Le premier serait celui du retour des sphères d’influence « à l’ancienne », mais sans intervention militaire, avec les composantes culturelles et administratives retrouvées, auxquelles s’additionnent les dimensions normative et technologique. En somme, un schéma des « mondes », avec « un monde occidental toujours américanisé, des mondes russe ou chinois retrouvés », similaire au modèle du « choc des civilisations » de Samuel Huntington. Le deuxième serait l’apparition de « joint ventures étatiques » comme nouveaux partenariats stratégiques, dans le cadre desquels les puissances étatiques « s’accorderaient une division du travail pour acquérir des bénéfices communs ». L’auteur anticipe ici une alliance entre la Turquie et le Qatar pour la construction de réseaux religieux, ou celle de la Chine et la Russie pour consolider leur influence en Afrique, avec, à la clé, un accès au ressources pour Pékin, et « le retour d’un statut de puissance mondiale » pour Moscou. C’est, en somme, « l’influence d’opportunité, qui reprend sur un mode plus contemporain les alliances (secrètes ou publiques) de jadis. » La troisième serait, enfin, celle d’une « multiplication des affrontements entre influences d’État et influences privées ». Ces derniers s’opposant désormais à « toute contrainte légale ou tout discipline dictée par de quelconques impératifs géopolitiques d’Etat ».

Comme démontré tout au long de son ouvrage, les relations internationales restent largement imprévisibles.
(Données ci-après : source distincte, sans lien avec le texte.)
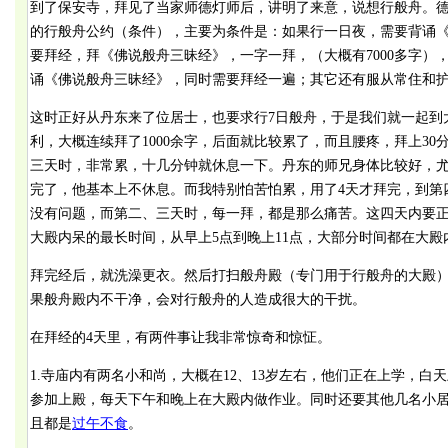
到了保安寺，拜见了当家师德灯师后，讲明了来意，说想行般舟。
的行般舟公约（条件），主要为条件是：如果行一日夜，需要背诵《
要拜经，拜《佛说般舟三昧经》，一字一拜，（大概有7000多字）
诵《佛说般舟三昧经》，同时需要拜经一遍；其它还有服从常住和
这时正好从丹东来了位居士，也要求行7日般舟，于是我们就一起到
利，大概连续拜了1000余字，后面就比较累了，而且腰疼，拜上3
三天时，非常累，十几分钟就休息一下。丹东的师兄身体比较好，
完了，他基本上不休息。而我特别怕苦怕累，用了4天才拜完，到第
没有问题，而第二、三天时，每一拜，都是那么痛苦。这四天内要
大殿内呆的最长时间，从早上5点到晚上11点，大部分时间都在大殿
拜完经后，就洗澡更衣。然后打扫般舟殿（专门用于行般舟的大殿
果般舟殿内不干净，会对行般舟的人造成很大的干扰。
在拜经的4天里，有两件事让我非常惊奇和惊怔。
1.寺庙内有两名小和尚，大概在12、13岁左右，他们正在上学，
参加上殿，每天下午和晚上在大殿内做作业。同时还要其他几名小
且都是
过午不食
。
Néanmoins, Frédéric Charillon clos son propos par la certitude qu’une bataille pour les valeurs va se jouer entre les démocraties libérales et les modèles politiques autoritaires. Il prédit également l’arrivée d’un monde dans lequel « l’objectivité désintéressée devient rare », dans lequel « il faudra s’interroger en permanence », et où le recul et l’esprit critique seront nécessaires à mesure que les interactions et influences se complexifient.

Notre avis 

Dans un ouvrage généraliste, accessible et richement illustré, Frédéric Charillon utilise son avant-propos pour dépeindre les transformations du système international au lendemain de la Guerre froide. L’espace consacré à la définition précise et exhaustive de l’influence est apprécié, permettant aux lecteurs néophytes de disposer des clés nécessaires pour comprendre la réflexion de l’auteur. Publié à la veille du conflit ukrainien, l’auteur a su anticiper le pivot géopolitique mondial et l’un de ses trois scénarios semble s’être déjà confirmé : la Chine et la Russie travaillent main dans la main pour consolider leur influence en Afrique et pour étendre leur pouvoir sur les territoires convoités.
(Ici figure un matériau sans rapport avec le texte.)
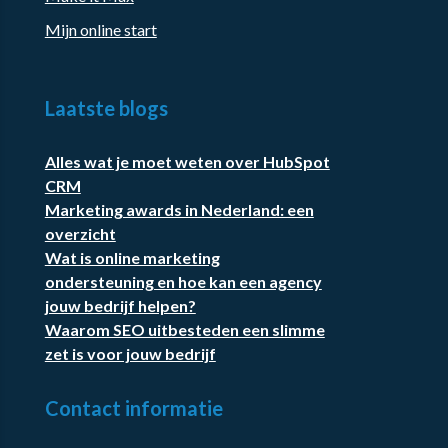
Mijn online start
Laatste blogs
Alles wat je moet weten over HubSpot
CRM
Marketing awards in Nederland: een
overzicht
Wat is online marketing
ondersteuning en hoe kan een agency
jouw bedrijf helpen?
Waarom SEO uitbesteden een slimme
zet is voor jouw bedrijf
Contact informatie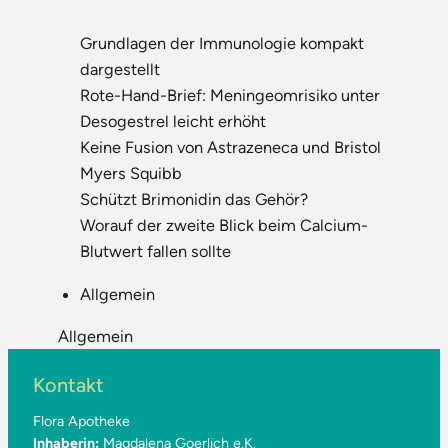
Grundlagen der Immunologie kompakt
dargestellt
Rote-Hand-Brief: Meningeomrisiko unter
Desogestrel leicht erhöht
Keine Fusion von Astrazeneca und Bristol
Myers Squibb
Schützt Brimonidin das Gehör?
Worauf der zweite Blick beim Calcium-
Blutwert fallen sollte
Allgemein
Allgemein
Kontakt
Flora Apotheke
Inhaberin:
Magdalena Goerlich e.K.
Néanmoins, parmi les propositions formulées par le chercheur pour renforcer le pouvoir d’influence de l’Europe, certaines ne sont pas nouvelles. Par exemple, l’idée  de créer des synergies entre les mondes académiques européens afin de défendre les valeurs démocratiques européennes avait déjà été suggérée en décembre 2021 par Emmanuel Macron en amont de la Présidence française de l’Union européenne (PFUE). Le président français avait alors évoqué la création d’une Académie d’Europe, réunissant “des intellectuels de toutes disciplines, des vingt-sept Etats membres, pour éclairer nos débats éthiques, nos rapports aux libertés, et proposer aussi des actions et des projets culturels”. Cette proposition s’inscrit même dans une dynamique plus ancienne initiée par Emmanuel Macron avec la création du Collège du renseignement en Europe en 2019.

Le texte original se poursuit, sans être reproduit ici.